→ **Provided records**

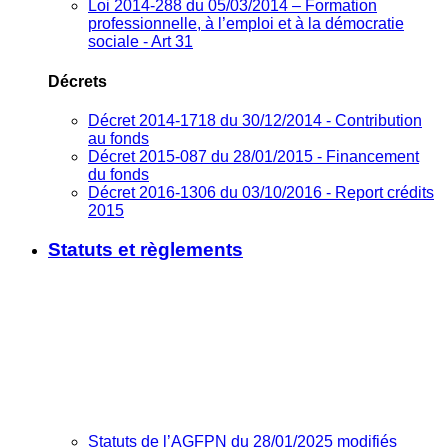
Loi 2014-288 du 05/03/2014 – Formation
professionnelle, à l’emploi et à la démocratie
sociale - Art 31
Décrets
Décret 2014-1718 du 30/12/2014 - Contribution
au fonds
Décret 2015-087 du 28/01/2015 - Financement
du fonds
Décret 2016-1306 du 03/10/2016 - Report crédits
2015
Statuts et règlements
Statuts de l’AGFPN du 28/01/2025 modifiés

→ **What you will do**
Would you please copy every line from the listing above that contains the word "Statuts"?

→ **Written answer**
Statuts et règlements
Statuts de l’AGFPN du 28/01/2025 modifiés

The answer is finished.